Born 29 May 1885, in Wrexham, Denbighshire, 2nd son and 3rd child of William Hamshaw Thomas (men's outfitter) and his wife Elizabeth Lloyd. He was educated at Grove Park grammar school, Wrexham and went to Downing College, Cambridge, in 1904. Even at school he had acquired a serious interest in botany and fossil plants and he gained 1st class in pt. 1 of the Natural History tripos in 1906. He went on to take pt. 2 of the History tripos (2 class) in 1907 in preparation for the Civil Service. He took the Civil Service Entrance in 1908 but rejected the post offered him choosing to live as an independent scholar and researcher in Cambridge, supporting himself by teaching and coaching. He was appointed curator of the Botany School Museum 1909-23, and Sublector at Trinity College in 1912. He was elected a Fellow of Downing in 1914, and university lecturer in 1923. He served in the Royal Flying Corps in France and Egypt during World War I. He developed new techniques in aerial photography and also carried out research in the Aeronautical Dept. at Cambridge. He was twice mentioned in dispatches and was made an M.B.E. He also served in the R.A.F.V.R., engaged on aerial photographic interpretation, 1939-43.

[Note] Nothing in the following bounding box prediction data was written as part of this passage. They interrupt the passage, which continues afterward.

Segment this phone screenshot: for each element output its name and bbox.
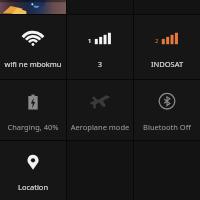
staticText: wifi ne mbokmu bbox=[3, 59, 63, 69]
staticText: Charging, 40% bbox=[3, 122, 63, 132]
staticText: Location bbox=[3, 182, 63, 192]
button[interactable]: SIM 2 signal bbox=[134, 15, 200, 79]
button[interactable]: Battery bbox=[0, 80, 66, 140]
staticText: Aeroplane mode bbox=[70, 122, 130, 132]
button[interactable]: Aeroplane mode bbox=[67, 80, 133, 140]
button[interactable]: Wi-Fi bbox=[0, 15, 66, 79]
button[interactable]: Bluetooth bbox=[134, 80, 200, 140]
button[interactable]: Location bbox=[0, 141, 66, 200]
button[interactable]: Screenshot preview bbox=[0, 0, 66, 14]
button[interactable]: SIM 1 signal bbox=[67, 15, 133, 79]
staticText: 3 bbox=[70, 59, 130, 69]
staticText: 2 bbox=[155, 37, 159, 45]
staticText: INDOSAT bbox=[137, 59, 197, 69]
staticText: 1 bbox=[88, 37, 92, 45]
staticText: Bluetooth Off bbox=[137, 122, 197, 132]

He published his first papers on fossil plants in 1908 and continued his studies on the Jurassic flora of Yorkshire and plant morphology, much of it based on his own field collections rather than on museum collections. His most important and seminal paper, on the Caytoniales, appeared in 1925. This was a major contribution to one of the problems of fossil botany, the origin of flowering plants, though his ideas on morphology provoked a great deal of comment. His interests developed not only in the structure of fossil plants where his methodology of analysis was innovative, but also in the wider issues of evolutionary changes and the organization of the plant body so that his contribution to 'new' plant morphology is central. He became a historian of botanical ideas and played an important part in establishing the history of science option in the Natural History tripos. A modest, retiring and kindly man, he nevertheless achieved great distinction and in the Darwin-Wallace centenary (1958) he was judged to be among the 20 biologists of the world who had made the most outstanding contribution to knowledge of evolution and he was presented with a commemmorative medal. He was Pres. of the Linnean Society, of the botanical section of the British Association, of the British Soc. for the History of Science. He was awarded the Linnean Soc. gold medal in 1906, Sc.D. Cambridge 1926, and elected F.R.S. 1934.
He married Edith Gertrude Torrance in 1923 and they had 1 son and 1 daughter. He died in Cambridge 30 June 1962.